A gender wage gap analysis done by jobs site shows that technology employers are frequently offering women lower salaries than men for the same jobs at the same company. found that 69 percent of the time men receive higher salary offers than women for the same job title at the same company.  And tech employers are offering women salaries that are 3 percent less than men for the same jobs. 

This analysis was released on Tuesday, which is also Equal Pay Day, a day intended to draw attention to the gender wage gap. April 12 is how far into the year the average women must work to match the average man's earnings from the previous year. On average, women make 79 cents for every dollar a man earns, according to Census data.

The technology sector is a key employment base in Austin, accounting for about 110,000 local jobs as of the first of the year, according to the Computing Technology Industry Association.

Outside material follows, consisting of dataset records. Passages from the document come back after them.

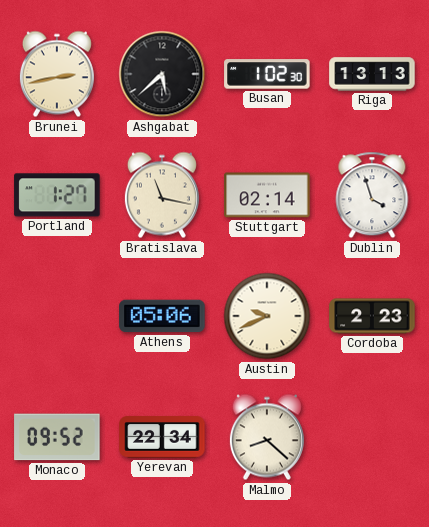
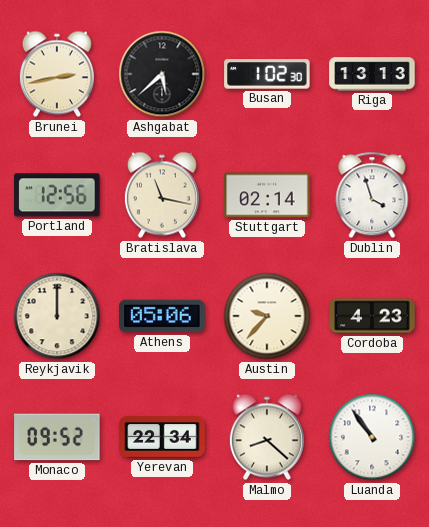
Portland: 1:27 -> 12:56
Reykjavik: none -> 12:00
Austin: 9:41 -> 9:37
Cordoba: 2:23 -> 4:23
Luanda: none -> 10:54
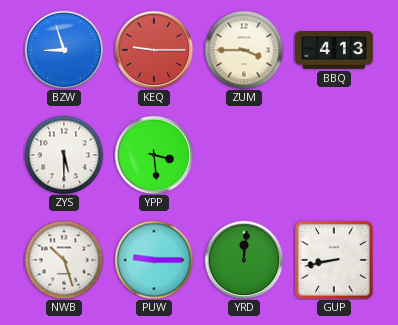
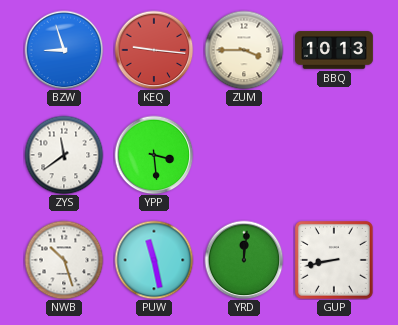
KEQ: 9:15 -> 9:16
BBQ: 4:13 -> 10:13
ZYS: 5:30 -> 11:39
PUW: 9:15 -> 11:28
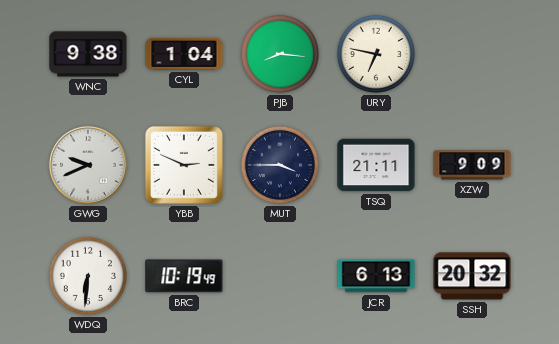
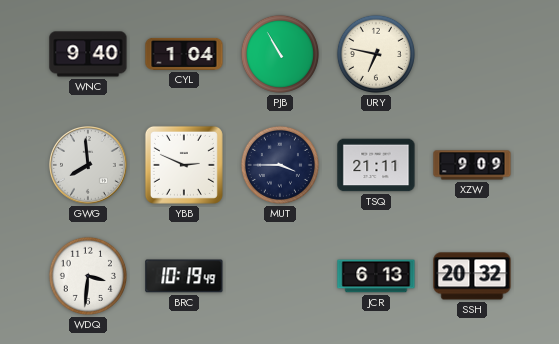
WNC: 9:38 -> 9:40
PJB: 8:16 -> 10:55
GWG: 9:41 -> 7:59
WDQ: 6:31 -> 3:31
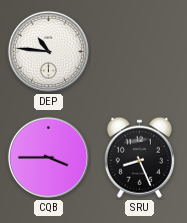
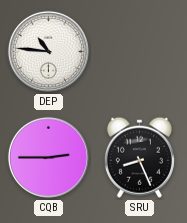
CQB: 3:45 -> 2:45
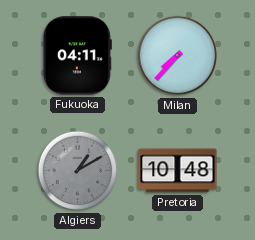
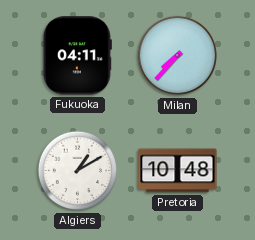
Algiers dial: grey -> white
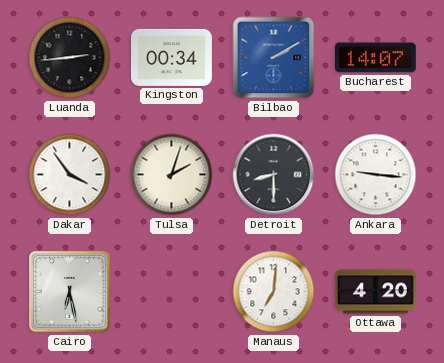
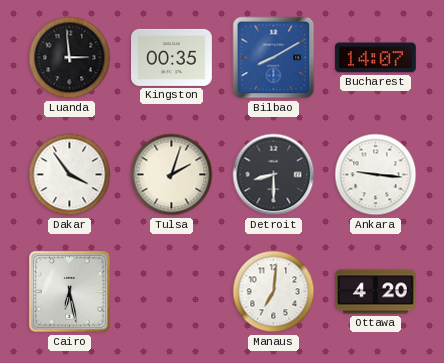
Luanda: 2:44 -> 2:59
Kingston: 00:34 -> 00:35
Bilbao: 2:10 -> 8:10
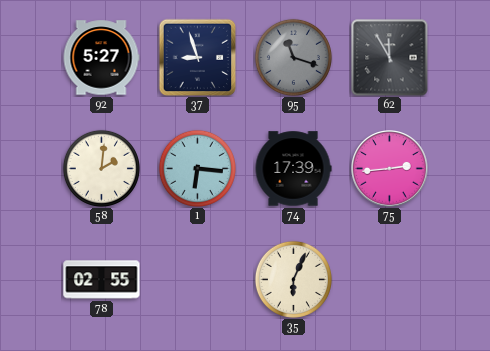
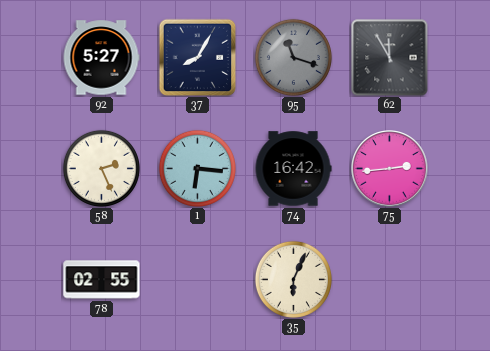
37: 8:57 -> 8:05
58: 2:01 -> 2:26
74: 17:39 -> 16:42
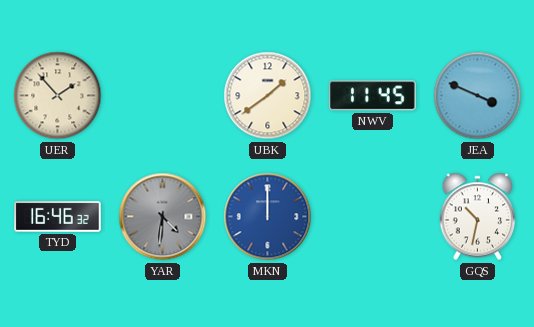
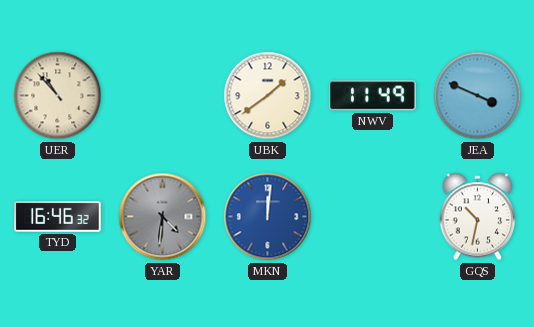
UER: 1:53 -> 10:53
NWV: 11:45 -> 11:49
MKN: 12:00 -> 12:01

Because Hired helps connect tech employers with job seekers through a  process that involves reviewing and accepting job offers, the company has an insider vantage point to study the gender wage gap. 

Hired has access to not only salary offers being extended to job candidates, but it knows the "salary expectations" that job seekers set. One of Hired's more interesting conclusions about the causes of the wage gap is that women are setting their salary expectations lower than men do. 

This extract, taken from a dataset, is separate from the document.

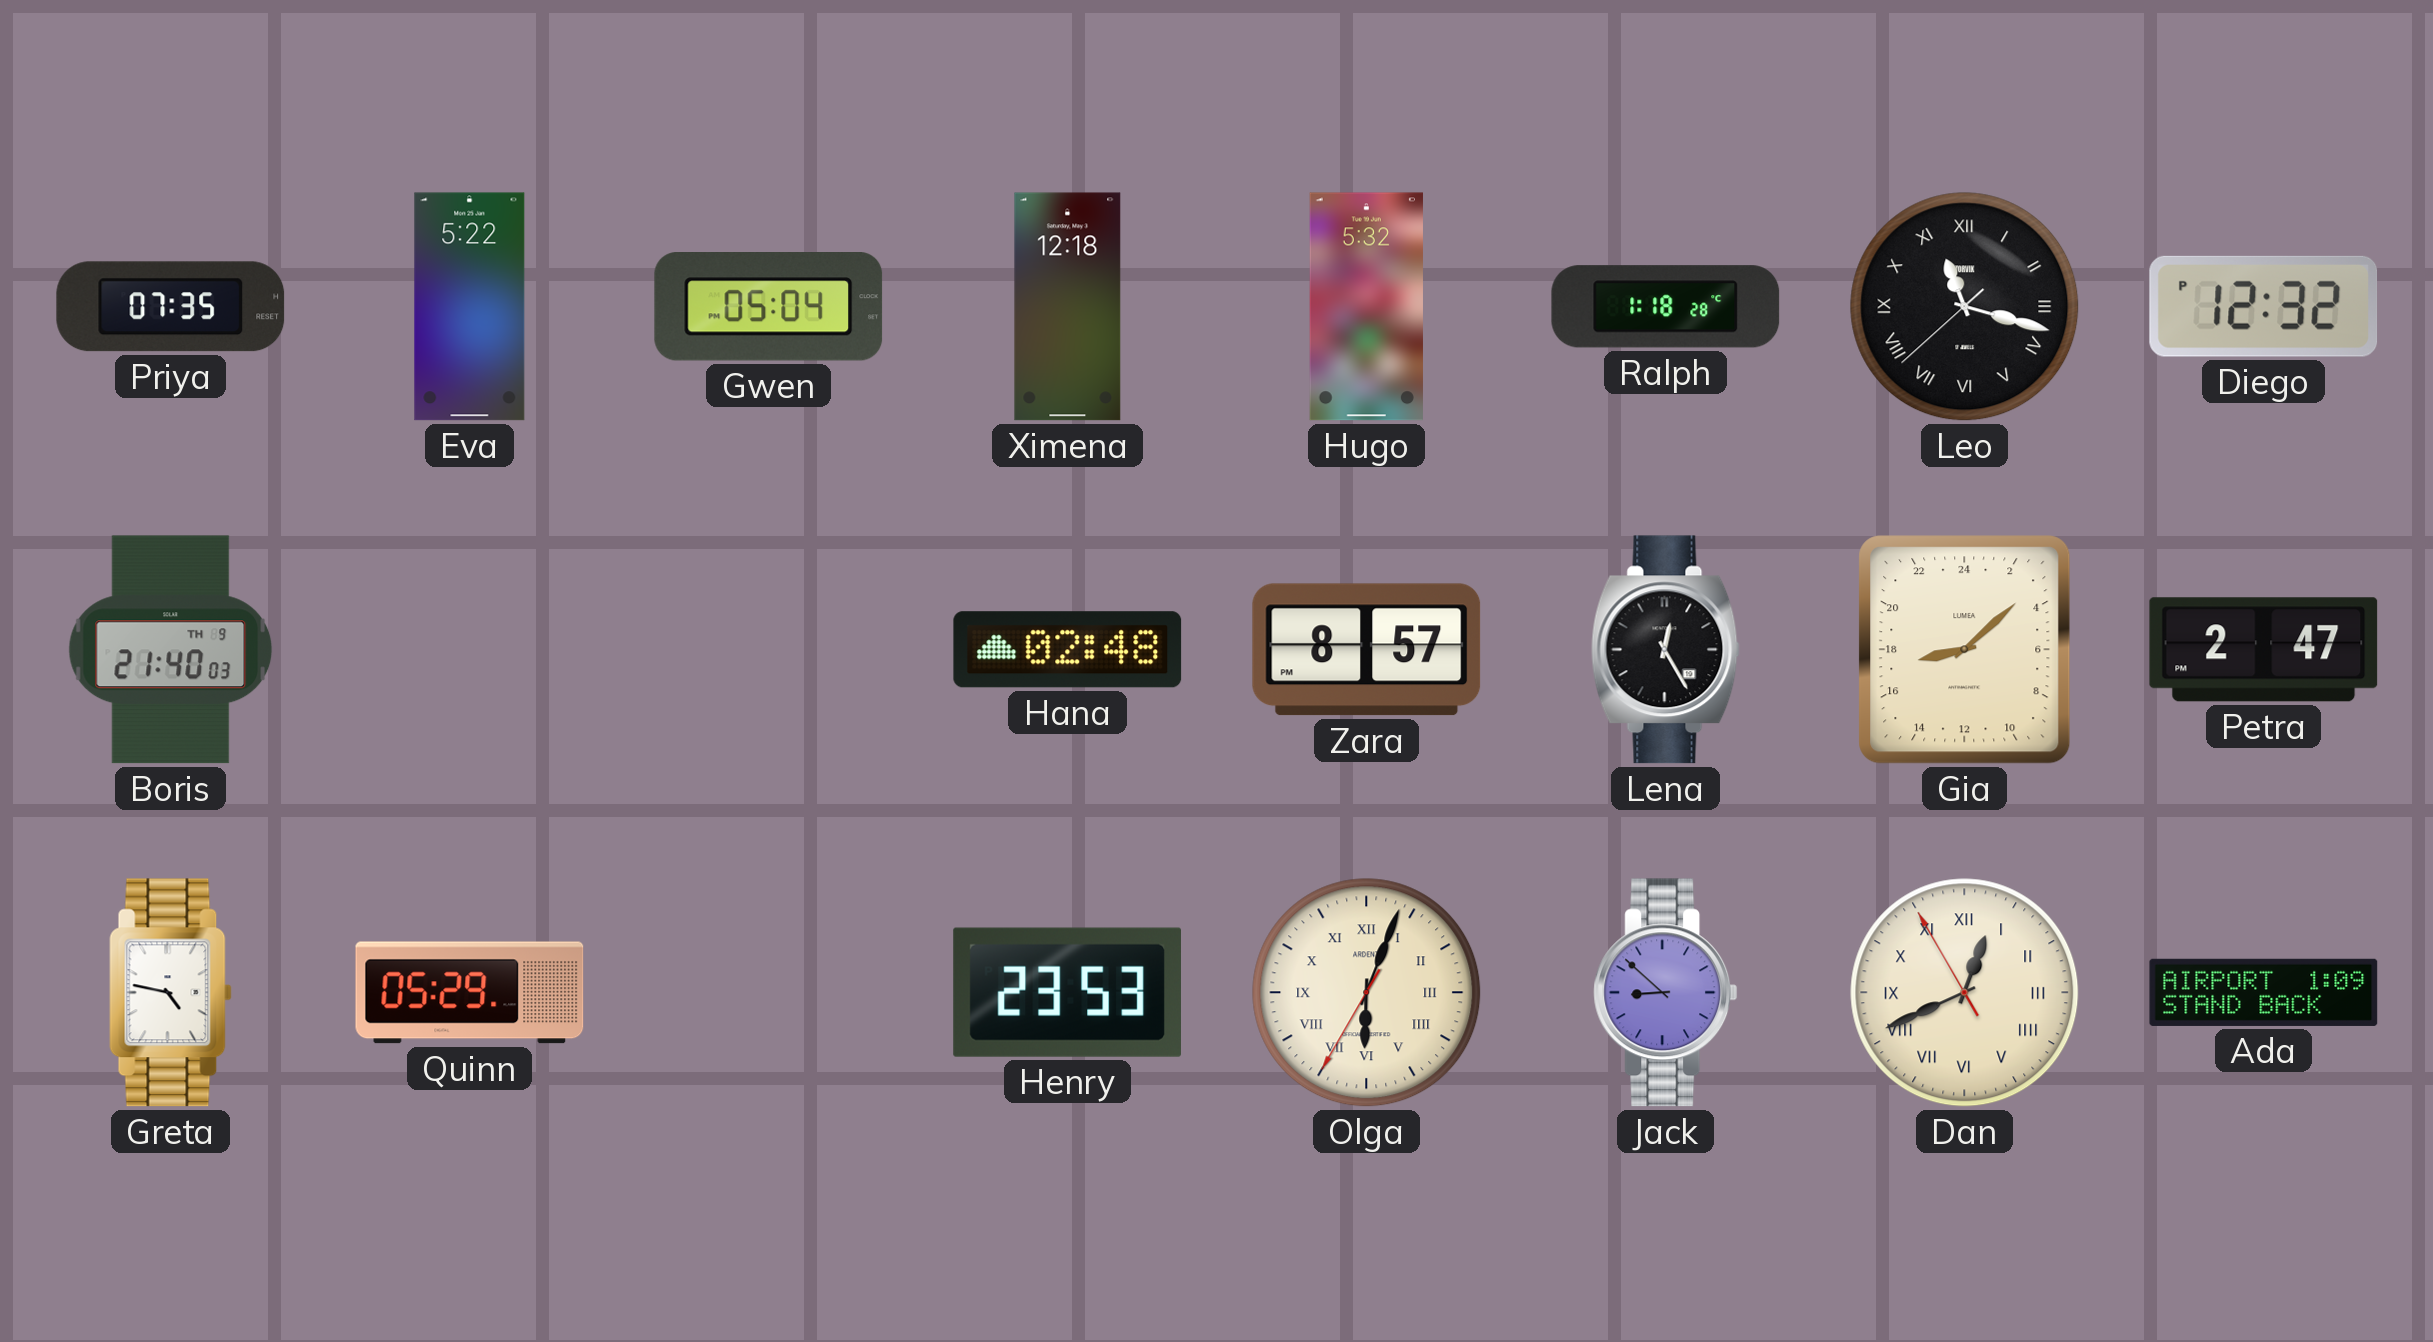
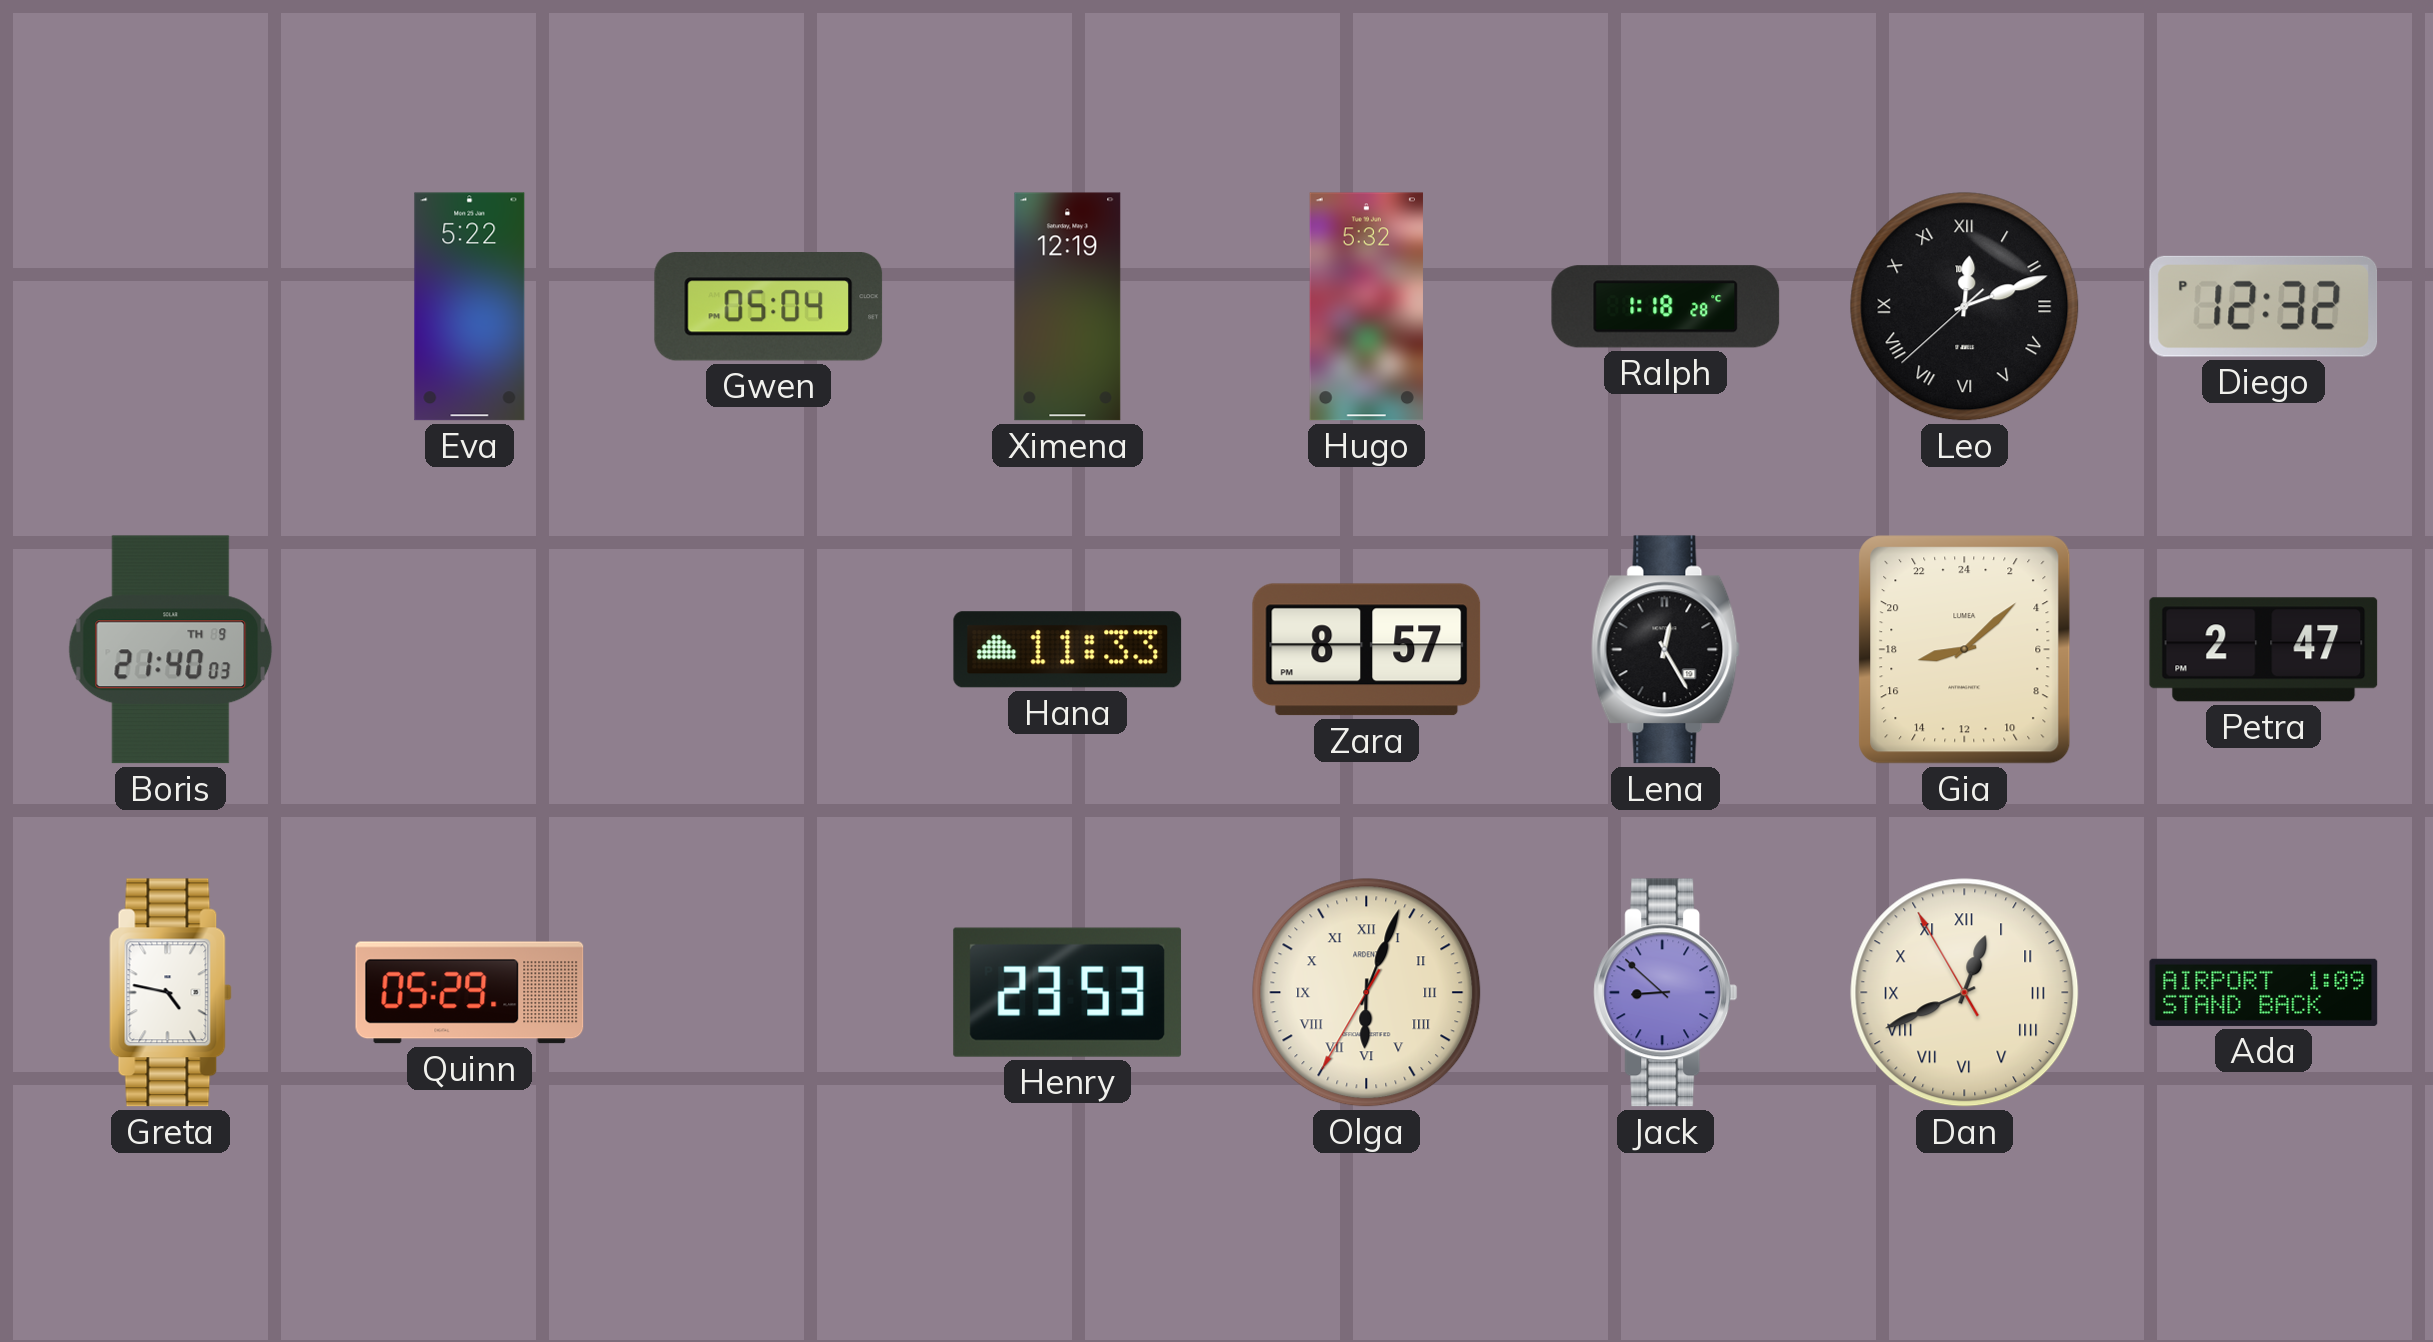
Priya: 07:35 -> none
Ximena: 12:18 -> 12:19
Leo: 11:17 -> 12:11
Hana: 02:48 -> 11:33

For instance, the average woman using Hired sets her expected salaries at $14,000 less per year than the average man. (One caveat to this data is that there are many more men than women using Hired.)


Data scientist Jessica Kirkpatrick, who helped compile this data for Hired, said in Austin the "expectation gap" is actually lower - only 9 percent. During a phone interview, Kirkpatrick said that when Hired controlled for the women and men with the same level experience applying for the same role, the expectation gap narrowed to 3 percent. 

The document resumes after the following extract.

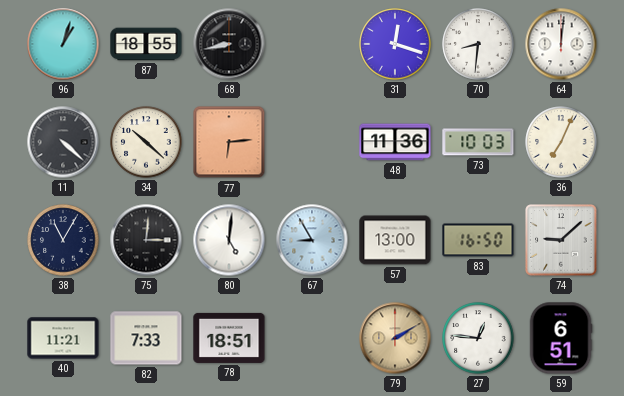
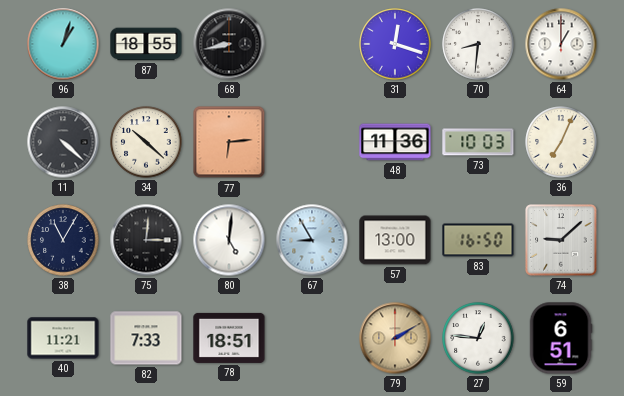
64: 12:01 -> 1:00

The reason there is an "expectation gap" at all is due to several factors, Kirkpatrick said, including that men are disproportionately represented in higher-wage jobs, such as software engineering, but also that women tend to be paid less than men in their first jobs out of college, which can impact their salaries for the rest of their careers.

That's why Kirkpatrick found that the expectation gap widens as years of experience increases. 

Women might also under-sell themselves, she said. For instance, before she started working for Hired, Kirkpatrick used the Hired platform to try to get a job. A talent advocate who works for Hired told her that she was under-pricing herself by $30,000. She ended up getting a job that paid her $30,000 more than she had originally expected. 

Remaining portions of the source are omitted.